Just five days after their 2013 tour mates One Direction played across town in Minneapolis, 5 Seconds of Summer rolled into Xcel Energy Center on Friday and further muddied the idea of what a boy-band concert looks like.
The Australian quartet — four 19- to 21-year-old lads with strategically tousled hair who actually hate to be called a boy band — rode the untucked shirt tails of their One Direction chums to achieve their own level of teenboppyer fame over the past two years. They drew about 13,000 fans Friday even with only one studio album.
Like 1D, 5SOS eschews the boy-band mold of matching outfits and slick dance moves. Instead, these boys wear ripped T-shirts and tight jeans and actually play instruments. So very rock ’n’ roll.
It almost looked as if Motley Crüe came to the X a few days early when 5SOS took the stage Friday, with drums rising up off the stage and guitars cranked to 11. All signs of bad-boyness, however, soon vanished amid the slick, sweet pop harmonies of opening tune “End Up Here” and the cutesy pop-punkiness of second song “Out of My Limit,” which sounded like Blink-182 rewriting Bryan Adams’ “Summer of ’69” (not a good thing, for those 5SOS fans too young to know those names).
Throughout the 90-minute set, the guys tried hard to sell themselves as tougher and rockier than they could ever hope their image to be.
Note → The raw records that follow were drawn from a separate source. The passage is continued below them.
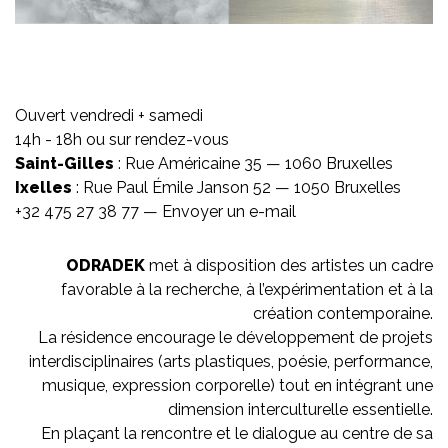
Ouvert vendredi + samedi
14h - 18h ou sur rendez-vous
Saint-Gilles
: Rue Américaine 35 — 1060 Bruxelles
Ixelles
: Rue Paul Émile Janson 52 — 1050 Bruxelles
+32 475 27 38 77 —
Envoyer un e-mail
ODRADEK
met à disposition des artistes un cadre
favorable à la recherche, à l’expérimentation et à la
création contemporaine.
La résidence encourage le développement de projets
interdisciplinaires (arts plastiques, poésie, performance,
musique, expression corporelle) tout en intégrant une
dimension interculturelle essentielle.
En plaçant la rencontre et le dialogue au centre de sa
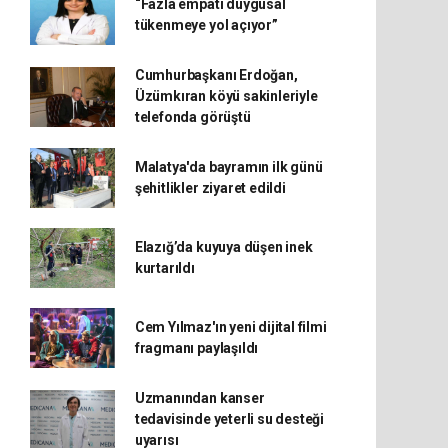
“Fazla empati duygusal
tükenmeye yol açıyor”
Cumhurbaşkanı Erdoğan,
Üzümkıran köyü sakinleriyle
telefonda görüştü
Malatya'da bayramın ilk günü
şehitlikler ziyaret edildi
Elazığ’da kuyuya düşen inek
kurtarıldı
Cem Yılmaz'ın yeni dijital filmi
fragmanı paylaşıldı
Uzmanından kanser
tedavisinde yeterli su desteği
uyarısı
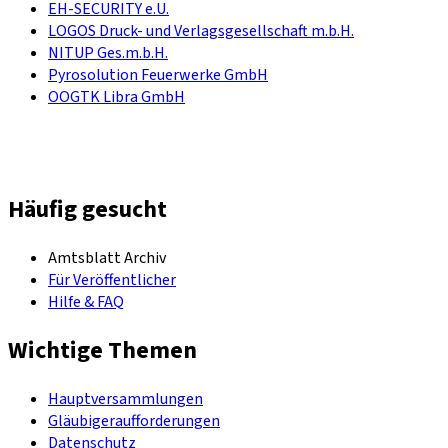
EH-SECURITY e.U.
LOGOS Druck- und Verlagsgesellschaft m.b.H.
NITUP Ges.m.b.H.
Pyrosolution Feuerwerke GmbH
OOGTK Libra GmbH
Häufig gesucht
Amtsblatt Archiv
Für Veröffentlicher
Hilfe & FAQ
Wichtige Themen
Hauptversammlungen
Gläubigeraufforderungen
Datenschutz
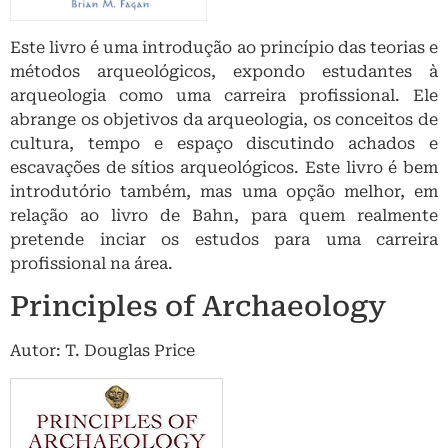
Este livro é uma introdução ao princípio das teorias e
métodos arqueológicos, expondo estudantes à
arqueologia como uma carreira profissional. Ele
abrange os objetivos da arqueologia, os conceitos de
cultura, tempo e espaço discutindo achados e
escavações de sítios arqueológicos. Este livro é bem
introdutório também, mas uma opção melhor, em
relação ao livro de Bahn, para quem realmente
pretende inciar os estudos para uma carreira
profissional na área.
Principles of Archaeology
Autor: T. Douglas Price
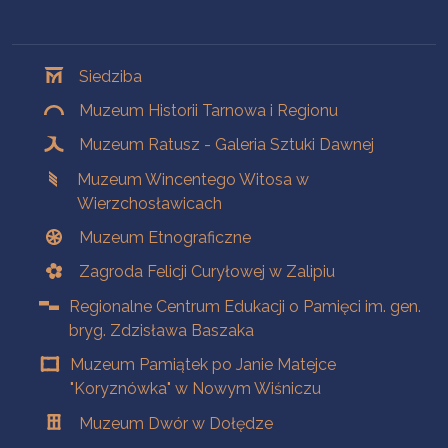
Oddziały
Siedziba
Muzeum Historii Tarnowa i Regionu
Muzeum Ratusz - Galeria Sztuki Dawnej
Muzeum Wincentego Witosa w
Wierzchosławicach
Muzeum Etnograficzne
Zagroda Felicji Curyłowej w Zalipiu
Regionalne Centrum Edukacji o Pamięci im. gen.
bryg. Zdzisława Baszaka
Muzeum Pamiątek po Janie Matejce
"Koryznówka" w Nowym Wiśniczu
Muzeum Dwór w Dołędze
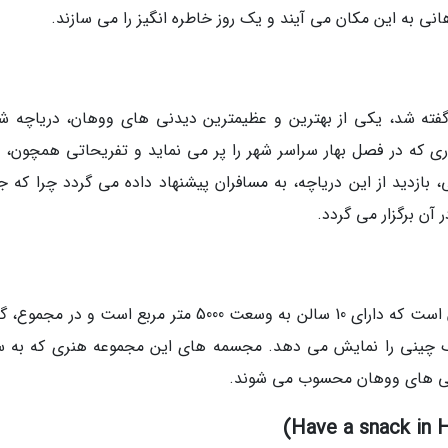
ی به این مکان می آیند و یک روز خاطره انگیز را می سازند.
 گفته شد، یکی از بهترین و عظیمترین دیدنی های ووهان، دریاچه ش
ی که در فصل بهار سراسر شهر را پر می نماید و تفریحاتی همچون، ق
، بازدید از این دریاچه، به مسافران پیشنهاد داده می گردد چرا که 
 آن برگزار می گردد.
موزه هنر هوبی، یکی از بهترین دیدنی های ووهان است که دارای 10 سالن به وسعت 5000 متر مربع است و در
ک چینی را نمایش می دهد. مجسمه های این مجموعه هنری که به 
دنی های ووهان محسوب می شوند.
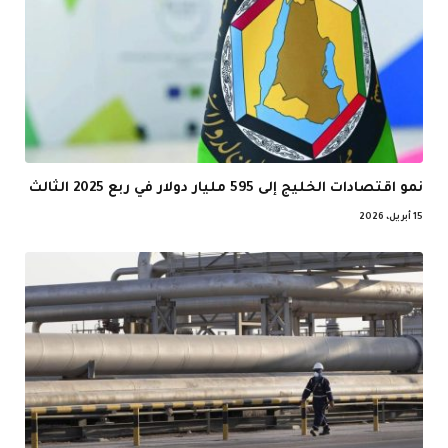
نمو اقتصادات الخليج إلى 595 مليار دولار في ربع 2025 الثالث
15 أبريل، 2026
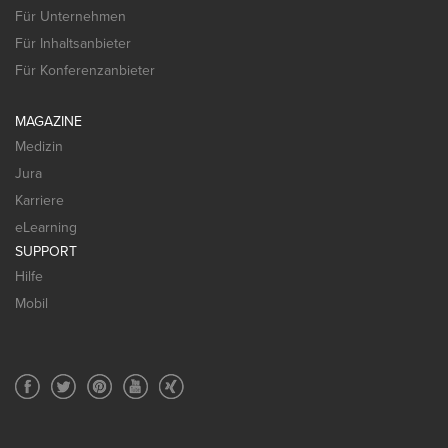
Für Unternehmen
Für Inhaltsanbieter
Für Konferenzanbieter
MAGAZINE
Medizin
Jura
Karriere
eLearning
SUPPORT
Hilfe
Mobil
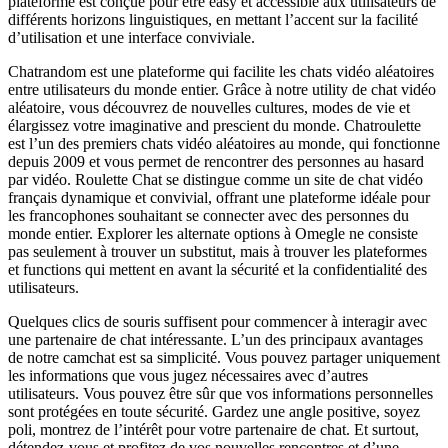
plateforme est conçue pour être easy et accessible aux utilisateurs de
différents horizons linguistiques, en mettant l’accent sur la facilité
d’utilisation et une interface conviviale.
Chatrandom est une plateforme qui facilite les chats vidéo aléatoires
entre utilisateurs du monde entier. Grâce à notre utility de chat vidéo
aléatoire, vous découvrez de nouvelles cultures, modes de vie et
élargissez votre imaginative and prescient du monde. Chatroulette
est l’un des premiers chats vidéo aléatoires au monde, qui fonctionne
depuis 2009 et vous permet de rencontrer des personnes au hasard
par vidéo. Roulette Chat se distingue comme un site de chat vidéo
français dynamique et convivial, offrant une plateforme idéale pour
les francophones souhaitant se connecter avec des personnes du
monde entier. Explorer les alternate options à Omegle ne consiste
pas seulement à trouver un substitut, mais à trouver les plateformes
et functions qui mettent en avant la sécurité et la confidentialité des
utilisateurs.
Quelques clics de souris suffisent pour commencer à interagir avec
une partenaire de chat intéressante. L’un des principaux avantages
de notre camchat est sa simplicité. Vous pouvez partager uniquement
les informations que vous jugez nécessaires avec d’autres
utilisateurs. Vous pouvez être sûr que vos informations personnelles
sont protégées en toute sécurité. Gardez une angle positive, soyez
poli, montrez de l’intérêt pour votre partenaire de chat. Et surtout,
détendez-vous et profitez de vos nouvelles rencontres et d’une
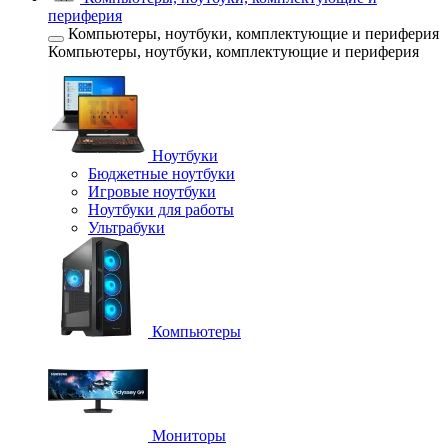
периферия
Компьютеры, ноутбуки, комплектующие и периферия
Компьютеры, ноутбуки, комплектующие и периферия
Ноутбуки
Бюджетные ноутбуки
Игровые ноутбуки
Ноутбуки для работы
Ультрабуки
Компьютеры
Мониторы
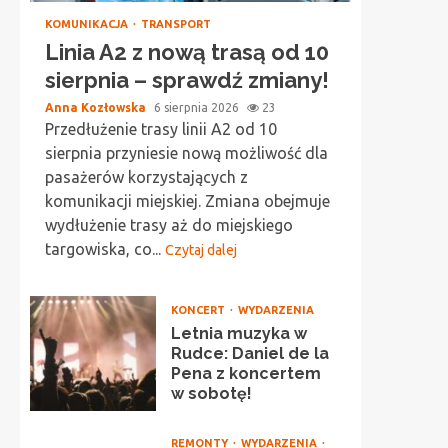
KOMUNIKACJA
TRANSPORT
Linia A2 z nową trasą od 10
sierpnia – sprawdź zmiany!
Anna Kozłowska
6 sierpnia 2026
23
Przedłużenie trasy linii A2 od 10
sierpnia przyniesie nową możliwość dla
pasażerów korzystających z
komunikacji miejskiej. Zmiana obejmuje
wydłużenie trasy aż do miejskiego
targowiska, co...
Czytaj dalej
KONCERT
WYDARZENIA
Letnia muzyka w
Rudce: Daniel de la
Pena z koncertem
w sobotę!
REMONTY
WYDARZENIA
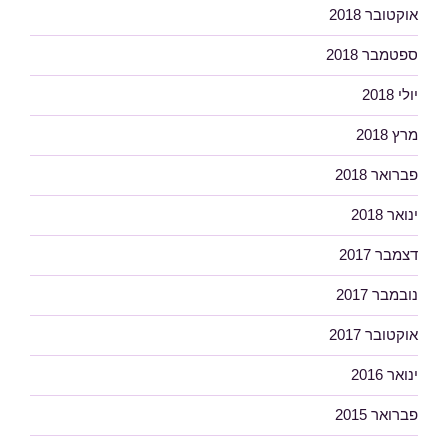
אוקטובר 2018
ספטמבר 2018
יולי 2018
מרץ 2018
פברואר 2018
ינואר 2018
דצמבר 2017
נובמבר 2017
אוקטובר 2017
ינואר 2016
פברואר 2015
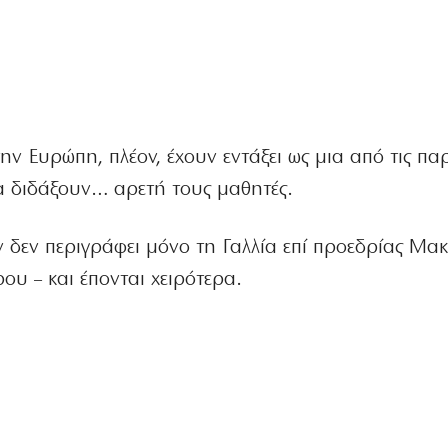
την Ευρώπη, πλέον, έχουν εντάξει ως μια από τις πα
να διδάξουν… αρετή τους μαθητές.
δεν περιγράφει μόνο τη Γαλλία επί προεδρίας Μακ
υ – και έπονται χειρότερα.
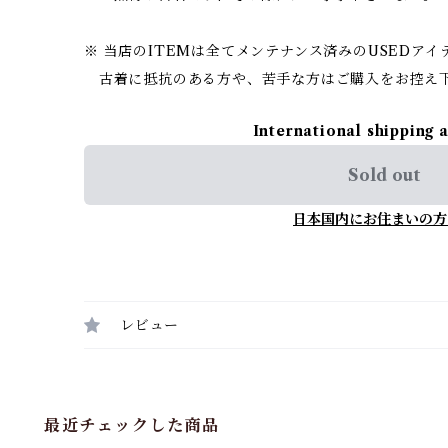
※ 当店のITEMは全てメンテナンス済みのUSEDア
古着に抵抗のある方や、苦手な方はご購入をお控え
International shipping 
Sold out
日本国内にお住まいの方
レビュー
最近チェックした商品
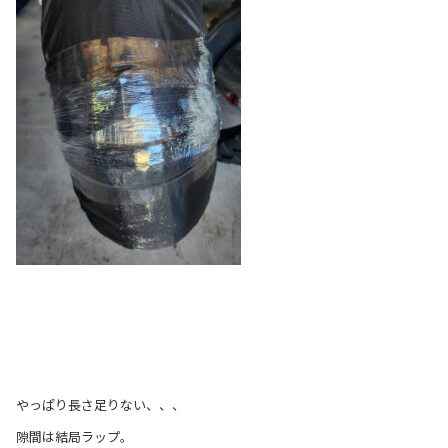
やっぱり長さ足りない、、、
隙間は結局ラップ。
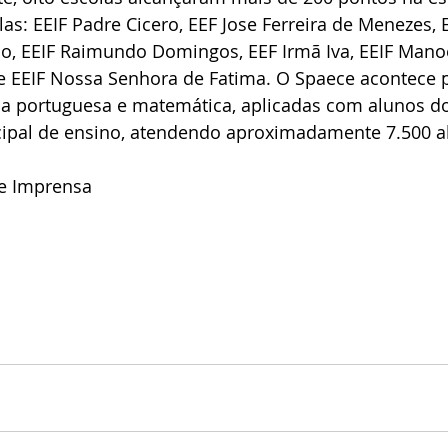
elas: EEIF Padre Cicero, EEF Jose Ferreira de Menezes,
, EEIF Raimundo Domingos, EEF Irmã Iva, EEIF Manoe
 e EEIF Nossa Senhora de Fatima. O Spaece acontece 
a portuguesa e matemática, aplicadas com alunos dos
ipal de ensino, atendendo aproximadamente 7.500 a
de Imprensa 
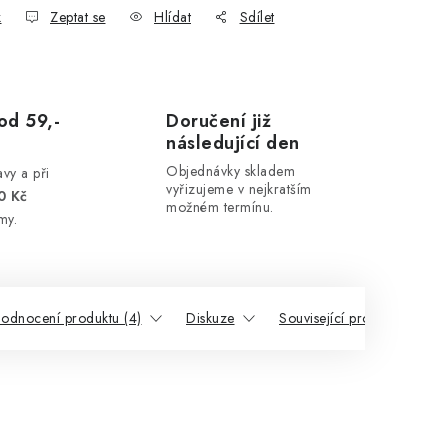
k
Zeptat se
Hlídat
Sdílet
od 59,-
Doručení již
následující den
Objednávky skladem
vy a při
vyřizujeme v nejkratším
0 Kč
možném termínu.
my.
odnocení produktu (4)
Diskuze
Související produkty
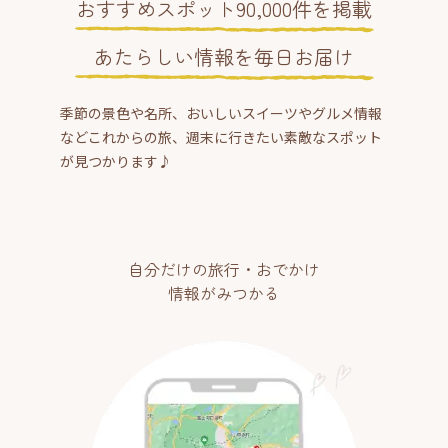
おすすめスポット90,000件を掲載
あたらしい情報を毎日お届け
季節の景色や名所、おいしいスイーツやグルメ情報
などこれからの旅、週末に行きたい素敵なスポット
が見つかります♪
自分だけの旅行・おでかけ
情報がみつかる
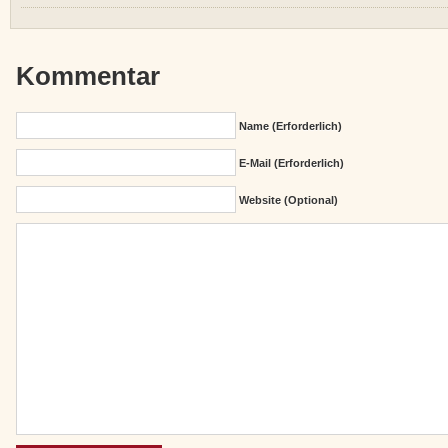
Kommentar
Name (erforderlich)
E-Mail (erforderlich)
Website (Optional)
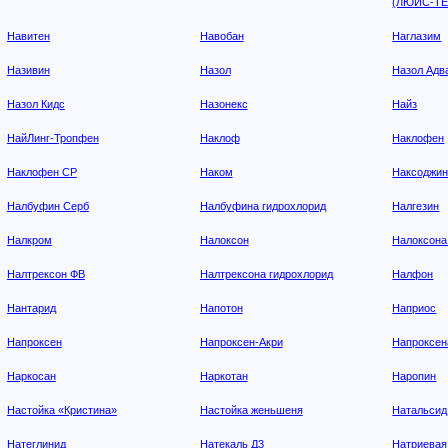
(ЛЮИС-ТЕ
Навитен
Навобан
Наглазим
Називин
Назол
Назол Адв
Назол Кидс
Назонекс
Найз
НайЛинг-Тропфен
Наклоф
Наклофен
Наклофен СР
Наком
Наксоджи
Налбуфин Серб
Налбуфина гидрохлорид
Налгезин
Налкром
Налоксон
Налоксона
Налтрексон ФВ
Налтрексона гидрохлорид
Налфон
Нантарид
Напотон
Наприос
Напроксен
Напроксен-Акри
Напроксен
Наркосан
Наркотан
Наропин
Настойка «Кристина»
Настойка женьшеня
Натальсид
Натеглинид
Натекаль Д3
Натриевая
In their melodramatic song “Wrapped Around Your Finger,” the group’s most scruffy-headed, pierced member Michael Clifford unconvincingly clutched the microphone and sang in a tortured voice as if he were Trent Reznor of the American Apparel generation. Before the tritely heartache-y “Everything I Didn’t Say,” bassist Calum Hood played a moody solo over a gloomily lit thrust stage coming out of the main stage as if he were about to launch into “Aqualung.” Nope, not even close.
The band really got out of its comfort zone by covering Green Day’s “American Idiot,” turning a meaningful ode to mid-’00s U.S. politics into more of a tee-hee-hee brat-punk singalong — not the only time F-bombs were dropped into the show, either.
The band fared a lot better when it simply played it nice and cute. Catchy, cheeky ditties such as “Long Way Home” and “Kiss Me, Kiss Me” sparked the most giddy reactions from the crowd. The melodic rocker “Don’t Stop” sounded like it could have been in a John Hughes teen flick (a good thing, kids).
Hood led the night’s most rabid singalong with “Amnesia,” a nicely hormonal acoustic ballad, albeit one that sounded too much like Plain White T’s “Hey Delilah.”
Although much of their banter was canned and corny, the guys were pretty charming and occasionally funny in a Monkees sort of way. Best comment of the night came from singer/guitarist Luke Hemmings, who had clearly been coached on referring to his umpteenth U.S. tour stop as the Twin Cities.
“I liked how you guys paired up your cities,” he said. “That shows a lot of camaraderie.”
More so than One Direction, 5SOS also showed a lot of camaraderie, which was sweet to see — even if the guys themselves didn’t want to come off so sweetly.
Their Los Angeles-based teenage opening band Hey Violet also utilized guitars and drums and certainly didn’t fit the boy-band stereotype either, being three-quarters female. Even younger than 5SOS, Hey Violet's members were as enthusiastic as a junior high pep rally and impressively tight and rocky as musicians -- putting an admirable, inspiring spin on a crowd overwhelmingly made up of teen and preteen girls.